Discussion
Alagille syndrome was first described by Daniel Alagille in 1969.The incidence of Alagille syndrome has been reported as 1:30000 live births (1). Various mutations in JAG1 and NOTCH2 genes have been observed in this syndrome(2-3). These genes encode transmembrane ligands and receptors involved in the Notch signaling pathway. Intracellular proteins formed after proteolytic events in the Notch signaling pathway control gene transcription in the cell nucleus(4). The diagnosis of Alagille syndrome can be made clinically or by demonstrating JAG1 and NOTCH2 gene mutations.
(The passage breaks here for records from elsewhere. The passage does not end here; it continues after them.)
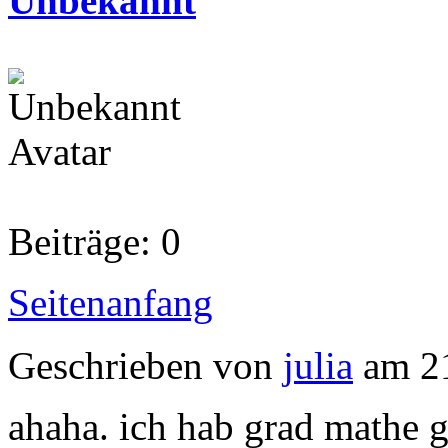
Unbekannt
Beiträge: 0
Seitenanfang
Geschrieben von
julia
am 21
ahaha. ich hab grad mathe 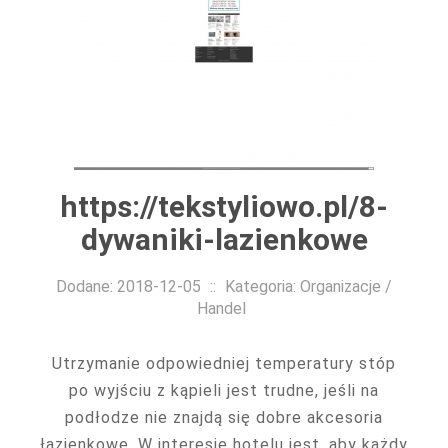
https://tekstyliowo.pl/8-
dywaniki-lazienkowe
Dodane: 2018-12-05
::
Kategoria: Organizacje /
Handel
Utrzymanie odpowiedniej temperatury stóp
po wyjściu z kąpieli jest trudne, jeśli na
podłodze nie znajdą się dobre akcesoria
łazienkowe. W interesie hotelu jest, aby każdy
The most common cardiovascular abnormalities seen in Alagille syndrome are stenosis or hypoplasia of the pulmonary artery branches. Another frequently observed condition is tetralogy of Fallot. Apart from these pathologies, various anomalies such as atrial and ventricular septal defect, bicuspid aorta and valvular aortic stenosis may also be seen (5) and observation of cardiac involvement in patients with Alagille syndrome significantly increases mortality (6). Although there is no study conducted for the relationship between Alagille syndrome and pulmonary hypertension; the presence of pulmonary hypertension in these population is described in several case reports. According to literature it is seen that pulmonary hypertension generally develops in the setting of pulmonary stenosis in patients with Alagille syndrome (7-8). However, recent studies have shown that pulmonary hypertension may develop as a result of disorders in the Notch gene pathway (9-11). Presence of NOTCH mutation seen in our patient may have contributed to the development of group 1 pulmonary hypertension without cardiac anomaly.
Infective endocarditis diagnosis is made by the modified Duke criteria (12). The main topics of treatment can be summarized as antibiotic therapy and surgical treatment in people with appropriate indications. Particularly,indications for surgery in people with a diagnosis of infective endocarditis can be classified into three main groups ; development of heart failure, prevention of uncontrollable infections and embolisms. Emergent valve surgery is recommended with a class 1 indication in cases of acute severe mitral or aortic regurgitation and associated refractory pulmonary edema/cardiogenic shock in infective endocarditis cases. Cardiac surgery is urgently recommended for patients with severe aortic and mitral valve regurgitation and in the presence of signs of heart failure or echocardiographic findings showing poor hemodynamic tolerance (13).